Again and again in his remarks, Ahmad, the Foreign Ministry's senior civil servant, referred to India's development of nuclear weapons and the struggle between the countries over the disputed province of Kashmir, which he said was under the "patently illegal occupation of India." India and Pakistan have fought three wars since 1947, two of them over Kashmir.

Ahmad said that Pakistan had developed its nuclear ability "only, only in self-defense and only to deter aggression."

"It is to restore the strategic balance," he said.

Ahmad reiterated his government's assertion that it is willing to negotiate with India. But negotiations, he insisted, must lead to a "peaceful and just" solution to the problem of Kashmir.

The state of Jammu and Kashmir is the only majority Muslim state in predominantly Hindu India and has been the scene of brutal violence between Muslim separatists and Indian security forces. Part of the Kashmir region is held by Pakistan, which has supported separatists in the Indian state.

Yesterday's test was greeted here with jubilation.
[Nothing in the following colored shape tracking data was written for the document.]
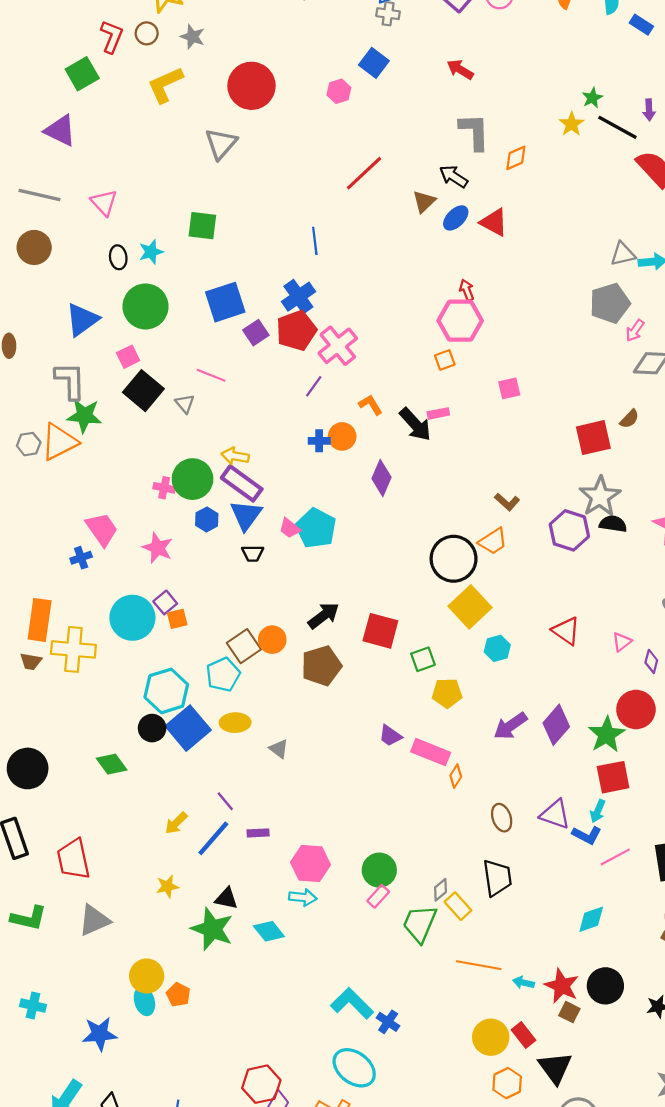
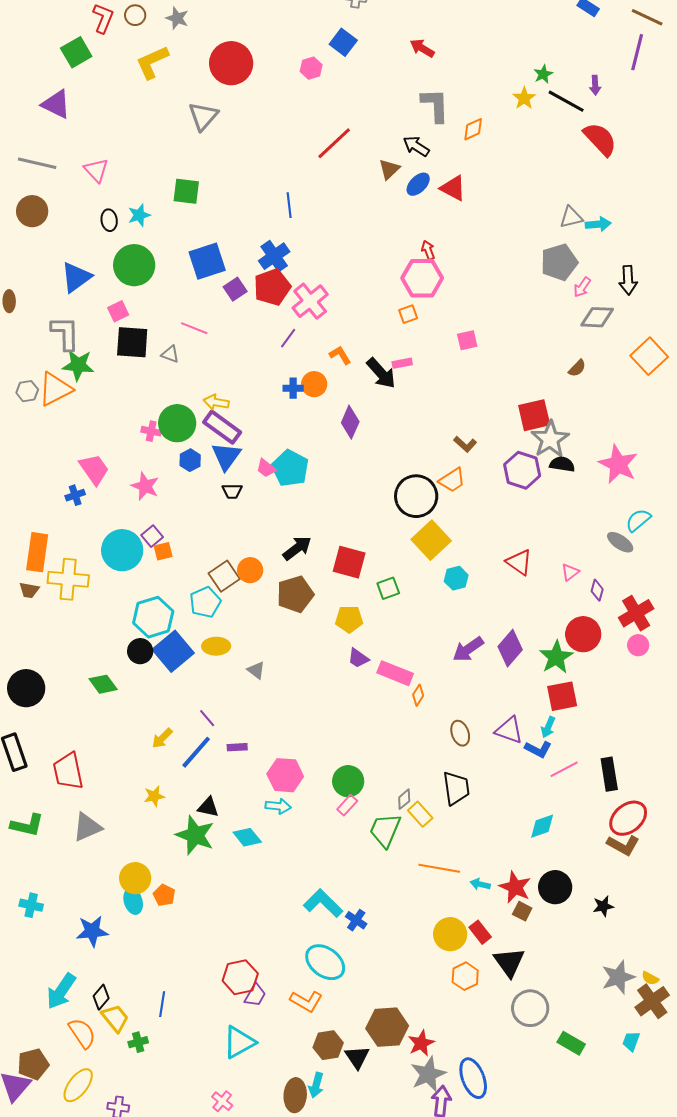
black square: (143, 391) -> (132, 342), turned -36
gray triangle: (185, 404) -> (170, 354), turned -30
red square: (593, 438) -> (534, 415), moved
yellow pentagon: (447, 693) -> (349, 619), moved

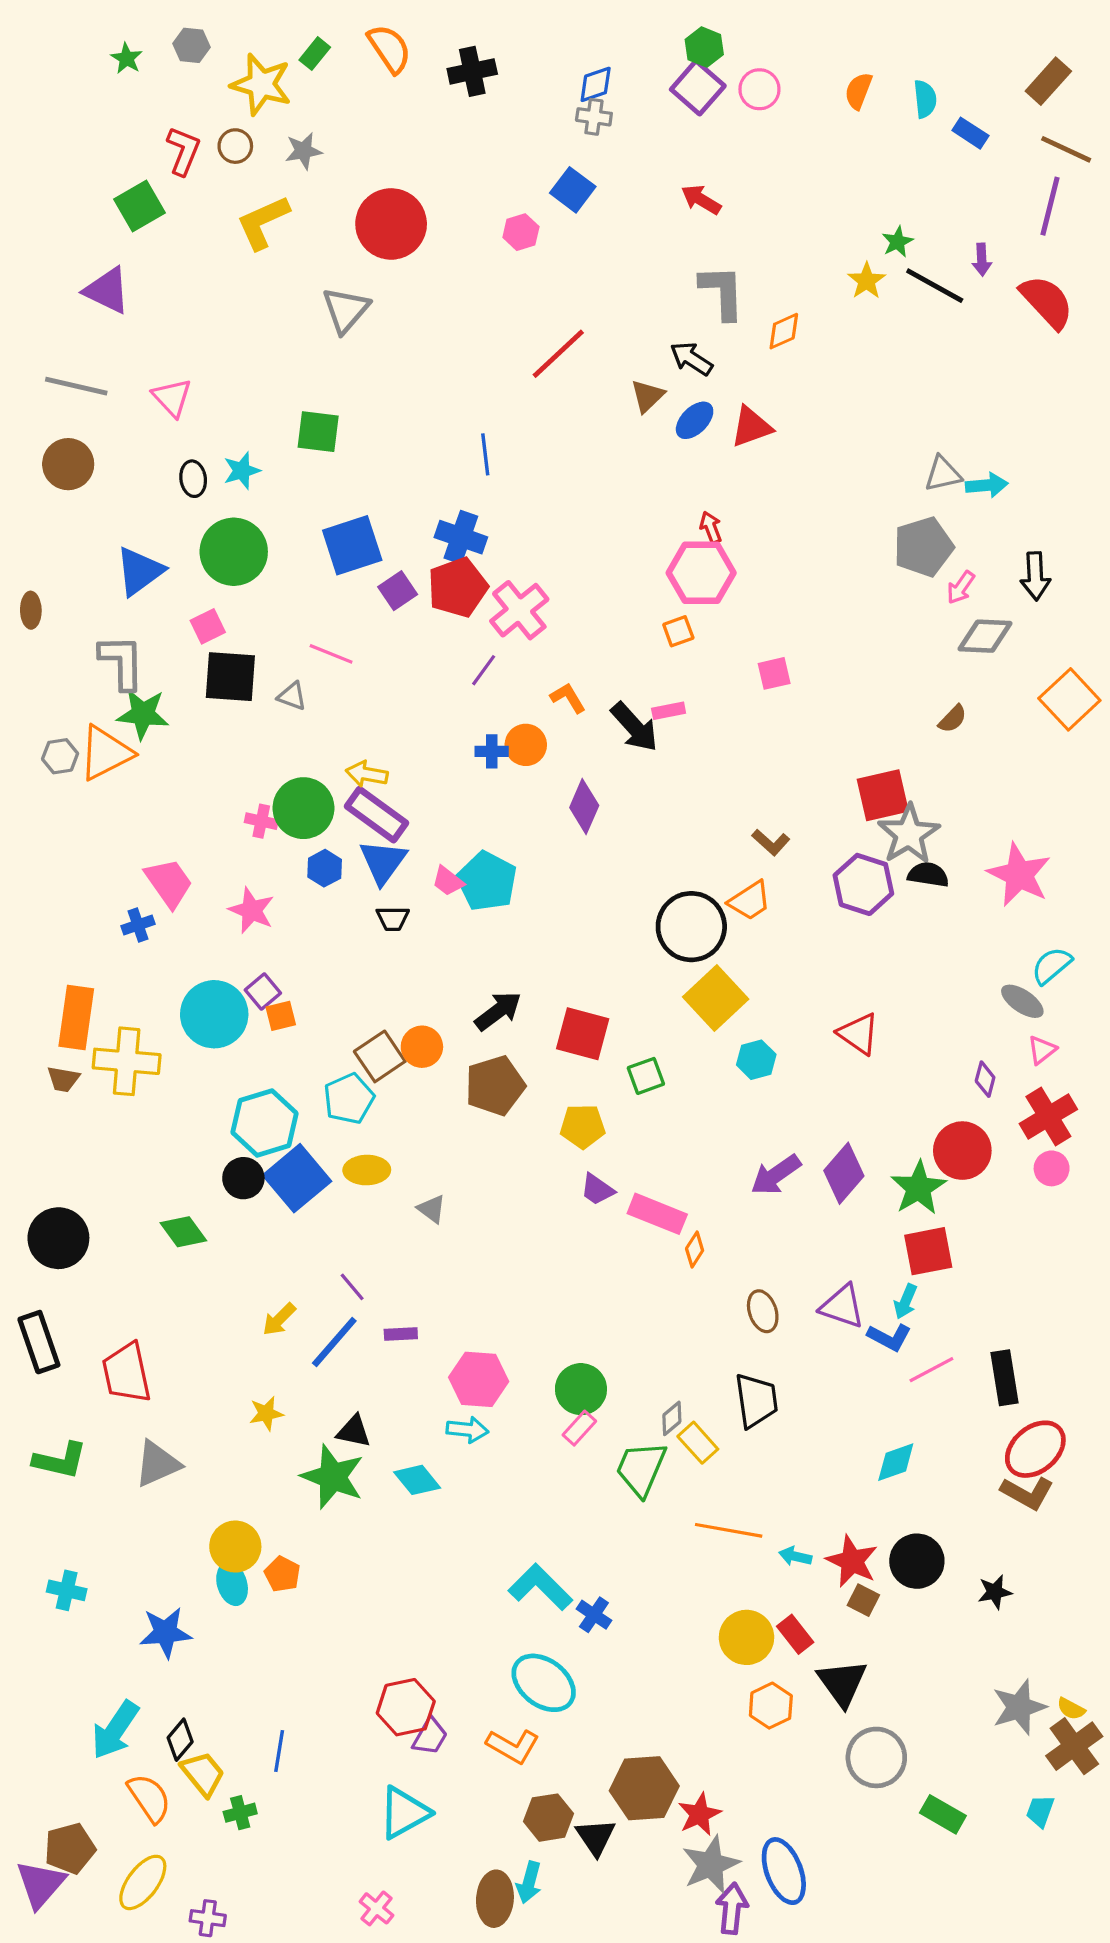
gray star: (177, 18) -> (303, 151), turned -30
red semicircle: (600, 139) -> (1047, 302), moved
red triangle: (453, 188) -> (751, 427), turned -48
blue cross: (274, 256) -> (461, 537), turned -36
pink triangle: (570, 572) -> (1042, 1050), moved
Crowds have been dancing in the streets of this desperately poor Muslim country since the first announcement that Pakistan had conducted five underground nuclear tests in response to an equal number by India earlier this month.

Indeed, far from bowing to the pressure of international sanctions and the recall of at least four ambassadors, officials here spoke openly of loading the newly developed nuclear warheads onto missiles.

"There is no problem" putting them on missiles, Foreign Minister Gomar Ayub said.

Abdul Qadeer, the chief of Pakistan's nuclear development program and the country's newest hero, agreed.

"If the prime minister asked, it would not be difficult to mount them," Qadeer said. "We can really, really mount them, not in months, not in weeks but in days."

Normally fractious parties across the splintered political spectrum are saluting Prime Minister Nawaz Sharif for standing up to India, and Islamic prayer services throughout the country were devoted to giving thanks for the country's nuclear ability.

In North-West Frontier Province, mountain tribesmen let loose with the traditional celebratory volleys of gunfire from weapons of all descriptions.

Officeholders, usually enriched here by their public service, were vowing belt tightening to share the economic suffering to come.

The elation reflected the long tensions between India and Pakistan. With a vastly larger population and a military twice the size of Pakistan's -- 1,145,000 to 587,000 -- India has been the dominant force on the subcontinent.

With the victory of the Hindu nationalist Bharatiya Janata Party in the Indian election this year, the tensions have sharpened, and both sides in recent days have been emphatic in linking the nuclear race and the Kashmir issue.

After India's nuclear tests, Indian Home Minister Lal Krishna Advani increased war jitters by speaking out strongly on Kashmir.